2. Incorporações Imobiliárias.
O setor da incorporação imobiliária também sofre risco de ser impactado pela crise sanitária, tanto pelos atrasos de obras, quanto pela crise econômica que já apresenta indícios de agravamento.
Alguns instrumentos de compra e venda de terrenos para futura incorporação estabelecem cláusulas de irretratabilidade e irrevogabilidade, não prevendo a rescisão unilateral.

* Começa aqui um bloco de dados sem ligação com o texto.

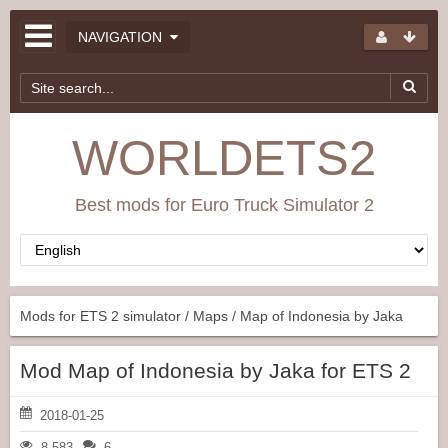
NAVIGATION
WORLDETS2
Best mods for Euro Truck Simulator 2
Mods for ETS 2 simulator
/
Maps
/ Map of Indonesia by Jaka
Mod Map of Indonesia by Jaka for ETS 2
2018-01-25
8 583
6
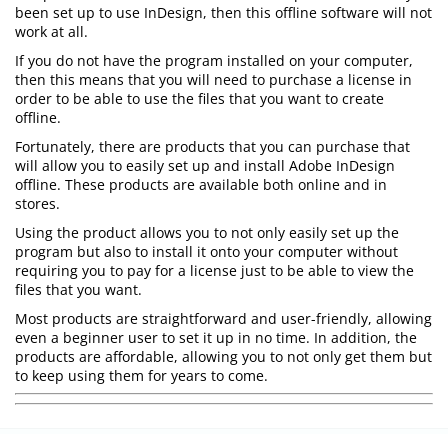
been set up to use InDesign, then this offline software will not
work at all.
If you do not have the program installed on your computer,
then this means that you will need to purchase a license in
order to be able to use the files that you want to create
offline.
Fortunately, there are products that you can purchase that
will allow you to easily set up and install Adobe InDesign
offline. These products are available both online and in
stores.
Using the product allows you to not only easily set up the
program but also to install it onto your computer without
requiring you to pay for a license just to be able to view the
files that you want.
Most products are straightforward and user-friendly, allowing
even a beginner user to set it up in no time. In addition, the
products are affordable, allowing you to not only get them but
to keep using them for years to come.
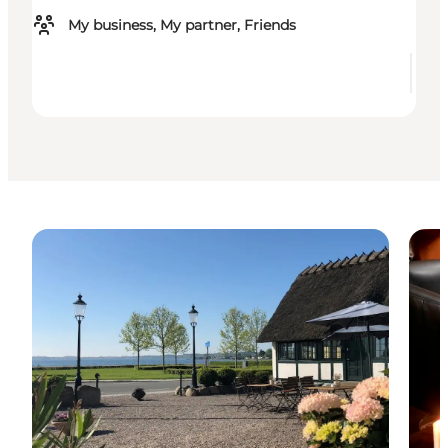
My business, My partner, Friends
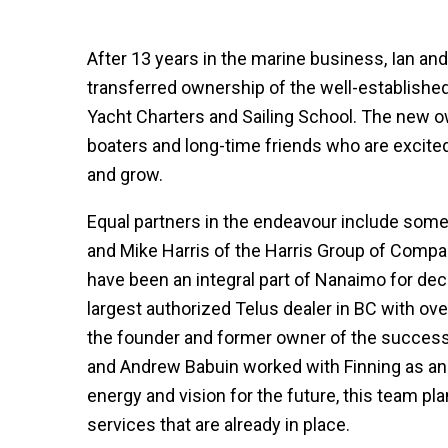
After 13 years in the marine business, Ian an
transferred ownership of the well-establish
Yacht Charters and Sailing School. The new o
boaters and long-time friends who are excited
and grow.
Equal partners in the endeavour include som
and Mike Harris of the Harris Group of Compan
have been an integral part of Nanaimo for deca
largest authorized Telus dealer in BC with ov
the founder and former owner of the success
and Andrew Babuin worked with Finning as an
energy and vision for the future, this team pl
services that are already in place.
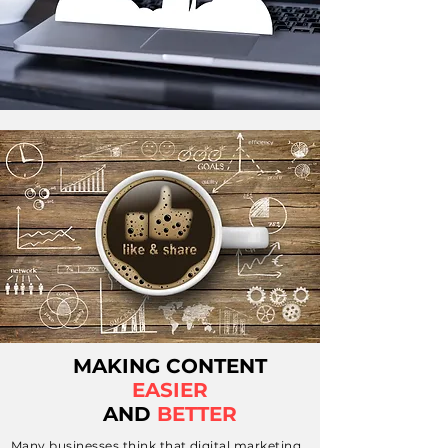
MAKING CONTENT
EASIER
AND
BETTER
Many businesses think that digital marketing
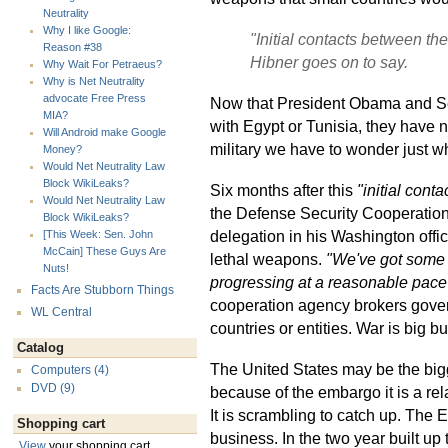
Neutrality
Why I like Google:
"Initial contacts between the
Reason #38
Hibner goes on to say.
Why Wait For Petraeus?
Why is Net Neutrality
advocate Free Press
Now that President Obama and Sec
MIA?
with Egypt or Tunisia, they have n
Will Android make Google
military we have to wonder just wh
Money?
Would Net Neutrality Law
Block WikiLeaks?
Six months after this
"initial contac
Would Net Neutrality Law
the Defense Security Cooperatio
Block WikiLeaks?
delegation in his Washington offic
[This Week: Sen. John
McCain] These Guys Are
lethal weapons.
"We've got some mo
Nuts!
progressing at a reasonable pace 
Facts Are Stubborn Things
cooperation agency brokers gove
WL Central
countries or entities. War is big b
Catalog
The United States may be the big
Computers (4)
DVD (9)
because of the embargo it is a re
It is scrambling to catch up. The
Shopping cart
business. In the two year built u
View
your shopping cart.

Mesmo sem previsão contratual expressa, transcorrido o prazo de 07 dias para o exercício do arrependimento pelo adquirente, será observada a irretratabilidade do contrato de incorporação imobiliária.
Do mesmo modo que nos contratos de construção civil, os instrumentos de incorporação poderão estabelecer cláusulas tratando expressamente das situações de caso fortuito e força maior e, ainda, se valer do disposto no artigos 393 e 625 do Código Civil, tratados no tópico anterior (suspensão da obra e exclusão de responsabilidade por motivo de força maior).
3. Atraso e Resolução Contratual.
A Lei 13.786/2018, que disciplina a resolução do contrato por inadimplemento do adquirente de unidade imobiliária em incorporação imobiliária e em parcelamento de solo urbano, estabelece prazo de entrega do imóvel em até 180 dias corridos da data estipulada contratualmente com data prevista para conclusão do empreendimento, desde que expressamente pactuada, não dando causa à resolução do contrato por parte do adquirente nem ensejando o pagamento de qualquer penalidade pelo incorporador.
Convém mencionar que a crise sanitária causada pelo COVID-19 é uma situação gravosa e de interesse público que permite a possibilidade do prazo ser prorrogado por ato de autoridade administrativa ou ainda por decisão judicial.
Optando o promissário comprador pela resilição contratual (por simples manifestação de vontade), após decorrido o prazo previsto em lei de 180 dias (considerando não haver prorrogação por ato de autoridade administrativa ou ainda por decisão judicial), vale destacar que o promissário comprador deverá suportar a pena convencional de 25% da quantia paga (ou 50% da quantia paga, se a incorporação estiver submetida ao regime do patrimônio de afetação), independente de comprovação de prejuízo pelo incorporador.
4. Locações Não Residenciais.
As relações contratuais são regidas por princípios que norteiam o negócio jurídico resultante do acordo de vontades, tais como, a autonomia da vontade, a obrigatoriedade dos contratos (pacta sunt servanda), a boa-fé subjetiva e objetiva, a relatividade dos efeitos contratuais, a função social dos contratos, o equilíbrio econômico dos contratantes e a supremacia da ordem pública.
Considerando que o desequilíbrio econômico-financeiro, na maioria dos casos impactará o locatário, como o locador poderá dirimir eventuais prejuízos decorrentes de atrasos, suspensão ou mesmo resolução contratual por onerosidade excessiva?
Não constitui demasia assinalar que a regra contratual é a do cumprimento das obrigações contratadas, aplicando os institutos da revisão contratual e da resolução por onerosidade excessiva, em caráter excepcional.
Nesse contexto, importa mencionar que o locatário deverá comprovar o desequilíbrio econômico-financeiro, demonstrando a significativa queda na receita, impactando no pagamento dos compromissos financeiros como um todo e não somente por considerar que o pagamento dos alugueis não é prioritário.
Cabe ainda pontuar que em alguns casos o valor do aluguel recebido pelo locador é sua única fonte de renda ou ainda fonte de renda que se reduzida ou suprimida, também irá causar desequilíbrio econômico-financeiro para a outra parte.
Considerando a comprovação preliminar do desequilíbrio, as partes passarão a negociar a redução ou a prorrogação do vencimento do aluguel contratado, que não implica a alteração definitiva do valor originalmente pactuado.
Desse modo, as partes devem definir como as diferenças da redução ou da prorrogação, serão pagas pelo devedor (valores e prazos), discutindo a possibilidade de correção monetária e juros compensatórios (que não se confundem com juros moratórios).